* Extracted material

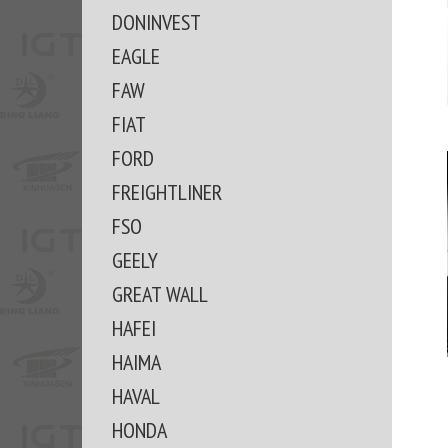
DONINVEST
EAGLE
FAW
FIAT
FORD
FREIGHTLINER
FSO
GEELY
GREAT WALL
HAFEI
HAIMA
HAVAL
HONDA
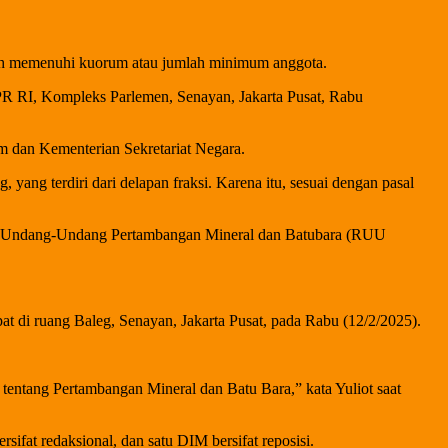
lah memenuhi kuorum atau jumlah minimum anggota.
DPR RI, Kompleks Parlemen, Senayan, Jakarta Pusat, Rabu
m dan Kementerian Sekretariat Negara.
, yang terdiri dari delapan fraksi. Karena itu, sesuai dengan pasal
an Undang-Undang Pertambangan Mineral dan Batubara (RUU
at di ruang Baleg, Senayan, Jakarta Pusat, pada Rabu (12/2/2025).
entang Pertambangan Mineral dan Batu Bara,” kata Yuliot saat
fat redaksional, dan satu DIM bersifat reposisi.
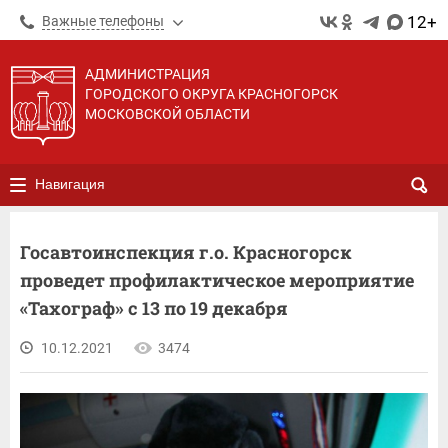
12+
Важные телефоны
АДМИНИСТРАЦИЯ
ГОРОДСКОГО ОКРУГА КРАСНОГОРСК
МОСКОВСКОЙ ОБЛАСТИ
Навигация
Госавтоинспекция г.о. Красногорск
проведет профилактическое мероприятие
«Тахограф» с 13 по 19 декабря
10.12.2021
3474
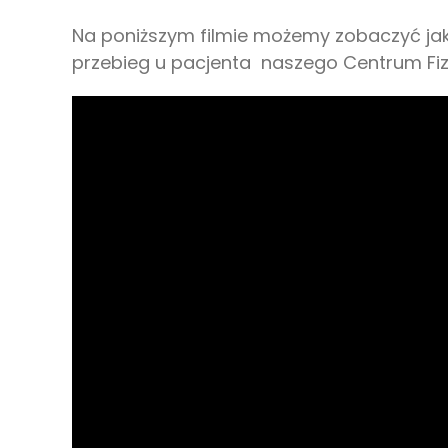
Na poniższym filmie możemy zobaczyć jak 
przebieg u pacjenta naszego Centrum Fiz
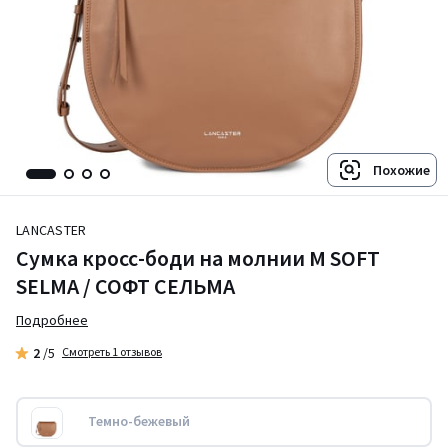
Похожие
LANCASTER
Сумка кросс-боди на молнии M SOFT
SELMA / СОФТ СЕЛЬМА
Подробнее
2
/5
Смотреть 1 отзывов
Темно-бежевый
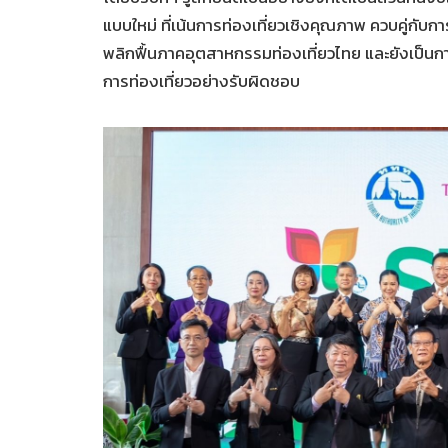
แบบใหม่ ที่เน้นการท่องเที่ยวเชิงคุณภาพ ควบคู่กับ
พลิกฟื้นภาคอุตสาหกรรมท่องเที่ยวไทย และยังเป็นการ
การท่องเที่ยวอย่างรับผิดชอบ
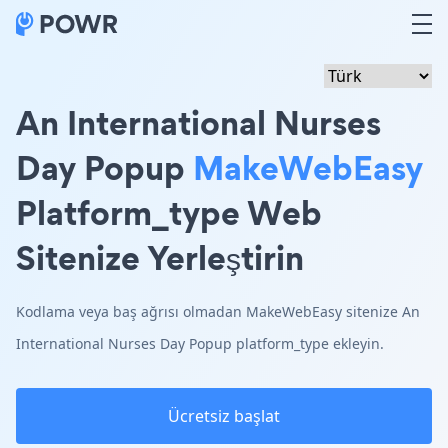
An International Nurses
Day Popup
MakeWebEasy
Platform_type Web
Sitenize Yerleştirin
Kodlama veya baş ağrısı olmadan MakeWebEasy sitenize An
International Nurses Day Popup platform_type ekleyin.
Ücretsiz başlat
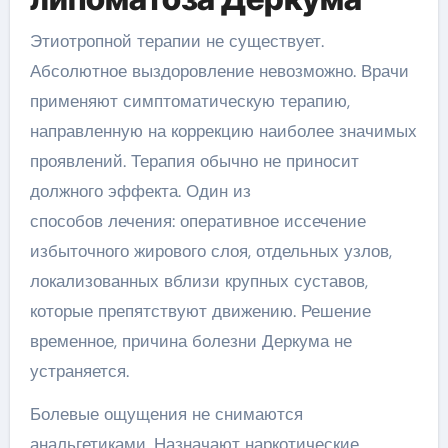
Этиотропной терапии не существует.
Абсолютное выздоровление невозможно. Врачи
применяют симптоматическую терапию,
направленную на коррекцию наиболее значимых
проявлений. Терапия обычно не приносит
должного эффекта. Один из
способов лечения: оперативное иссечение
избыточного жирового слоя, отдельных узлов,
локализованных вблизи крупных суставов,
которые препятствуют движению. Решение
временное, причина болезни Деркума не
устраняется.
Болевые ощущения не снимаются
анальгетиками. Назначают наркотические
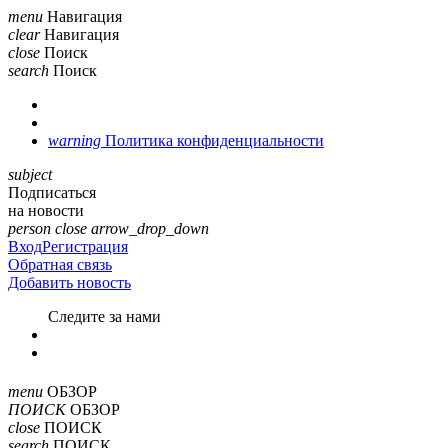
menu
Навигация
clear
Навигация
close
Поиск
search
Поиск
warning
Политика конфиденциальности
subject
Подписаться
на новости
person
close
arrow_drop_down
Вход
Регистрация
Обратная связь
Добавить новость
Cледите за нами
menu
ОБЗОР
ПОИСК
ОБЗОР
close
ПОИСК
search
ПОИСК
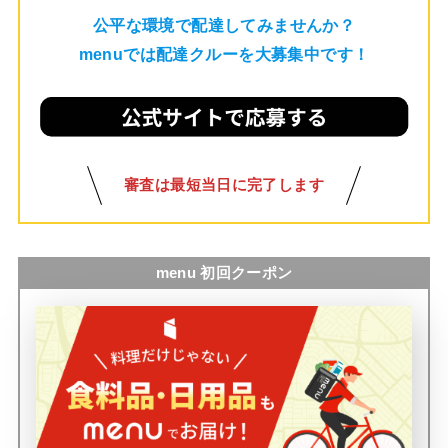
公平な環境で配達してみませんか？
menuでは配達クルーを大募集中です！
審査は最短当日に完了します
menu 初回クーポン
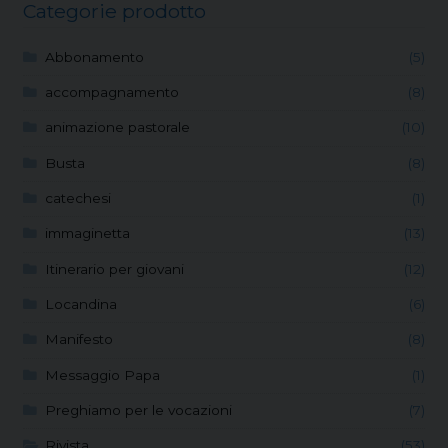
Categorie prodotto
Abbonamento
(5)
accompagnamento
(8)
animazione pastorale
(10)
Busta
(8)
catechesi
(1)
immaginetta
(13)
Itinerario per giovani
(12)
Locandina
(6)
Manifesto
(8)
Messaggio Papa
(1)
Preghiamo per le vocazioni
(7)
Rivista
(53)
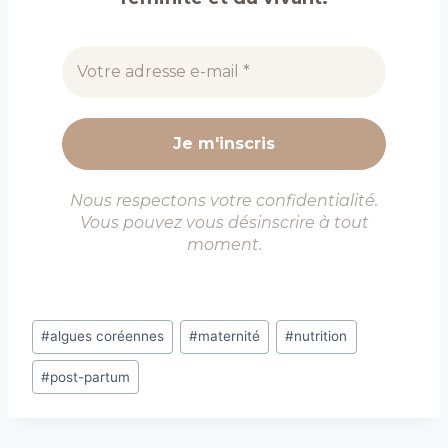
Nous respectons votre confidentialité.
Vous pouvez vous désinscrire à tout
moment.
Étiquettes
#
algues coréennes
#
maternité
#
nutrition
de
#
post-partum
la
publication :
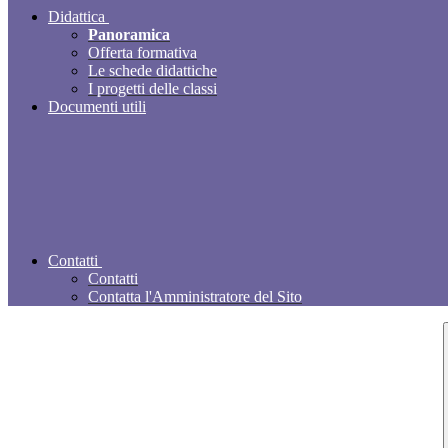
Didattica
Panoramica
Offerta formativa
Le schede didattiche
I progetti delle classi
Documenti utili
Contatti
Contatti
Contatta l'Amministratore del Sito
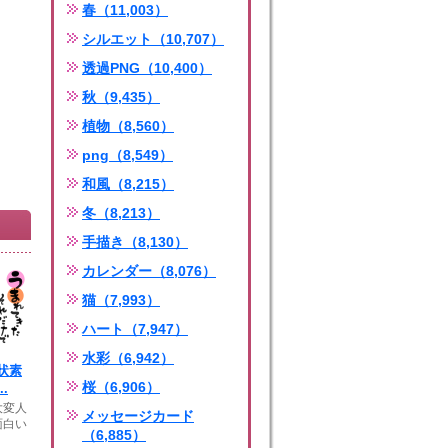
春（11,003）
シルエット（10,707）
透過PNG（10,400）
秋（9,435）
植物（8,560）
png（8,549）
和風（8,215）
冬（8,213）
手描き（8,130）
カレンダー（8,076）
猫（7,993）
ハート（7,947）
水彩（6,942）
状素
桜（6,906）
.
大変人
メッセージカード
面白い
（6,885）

* What is being asked
Transcribe the full listing above exactly, with the images removed.

* Solution
DONINVEST
EAGLE
FAW
FIAT
FORD
FREIGHTLINER
FSO
GEELY
GREAT WALL
HAFEI
HAIMA
HAVAL
HONDA
lah memenuhi kuorum atau jumlah minimum anggota.
DPR RI, Kompleks Parlemen, Senayan, Jakarta Pusat, Rabu
m dan Kementerian Sekretariat Negara.
, yang terdiri dari delapan fraksi. Karena itu, sesuai dengan pasal
an Undang-Undang Pertambangan Mineral dan Batubara (RUU
at di ruang Baleg, Senayan, Jakarta Pusat, pada Rabu (12/2/2025).
entang Pertambangan Mineral dan Batu Bara,” kata Yuliot saat
fat redaksional, dan satu DIM bersifat reposisi.
12+
Важные телефоны
АДМИНИСТРАЦИЯ
ГОРОДСКОГО ОКРУГА КРАСНОГОРСК
МОСКОВСКОЙ ОБЛАСТИ
Навигация
Госавтоинспекция г.о. Красногорск
проведет профилактическое мероприятие
«Тахограф» с 13 по 19 декабря
10.12.2021
3474
Na poniższym filmie możemy zobaczyć jak 
przebieg u pacjenta naszego Centrum Fiz
Похожие
LANCASTER
Сумка кросс-боди на молнии M SOFT
SELMA / СОФТ СЕЛЬМА
Подробнее
2
/5
Смотреть 1 отзывов
Темно-бежевый
แบบใหม่ ที่เน้นการท่องเที่ยวเชิงคุณภาพ ควบคู่กับ
พลิกฟื้นภาคอุตสาหกรรมท่องเที่ยวไทย และยังเป็นการ
การท่องเที่ยวอย่างรับผิดชอบ
An International Nurses
Day Popup
MakeWebEasy
Platform_type Web
Sitenize Yerleştirin
Kodlama veya baş ağrısı olmadan MakeWebEasy sitenize An
International Nurses Day Popup platform_type ekleyin.
Ücretsiz başlat
Этиотропной терапии не существует.
Абсолютное выздоровление невозможно. Врачи
применяют симптоматическую терапию,
направленную на коррекцию наиболее значимых
проявлений. Терапия обычно не приносит
должного эффекта. Один из
способов лечения: оперативное иссечение
избыточного жирового слоя, отдельных узлов,
локализованных вблизи крупных суставов,
которые препятствуют движению. Решение
временное, причина болезни Деркума не
устраняется.
Болевые ощущения не снимаются
анальгетиками. Назначают наркотические
menu
Навигация
clear
Навигация
close
Поиск
search
Поиск
warning
Политика конфиденциальности
subject
Подписаться
на новости
person
close
arrow_drop_down
Вход
Регистрация
Обратная связь
Добавить новость
Cледите за нами
menu
ОБЗОР
ПОИСК
ОБЗОР
close
ПОИСК
search
ПОИСК
公平な環境で配達してみませんか？
menuでは配達クルーを大募集中です！
審査は最短当日に完了します
menu 初回クーポン
Categorie prodotto
Abbonamento
(5)
accompagnamento
(8)
animazione pastorale
(10)
Busta
(8)
catechesi
(1)
immaginetta
(13)
Itinerario per giovani
(12)
Locandina
(6)
Manifesto
(8)
Messaggio Papa
(1)
Preghiamo per le vocazioni
(7)
Rivista
(53)
Nous respectons votre confidentialité.
Vous pouvez vous désinscrire à tout
moment.
Étiquettes
#
algues coréennes
#
maternité
#
nutrition
de
#
post-partum
la
publication :
Didattica
Panoramica
Offerta formativa
Le schede didattiche
I progetti delle classi
Documenti utili
Contatti
Contatti
Contatta l'Amministratore del Sito
春（11,003）
シルエット（10,707）
透過PNG（10,400）
秋（9,435）
植物（8,560）
png（8,549）
和風（8,215）
冬（8,213）
手描き（8,130）
カレンダー（8,076）
猫（7,993）
ハート（7,947）
水彩（6,942）
状素
桜（6,906）
.
大変人
メッセージカード
面白い
（6,885）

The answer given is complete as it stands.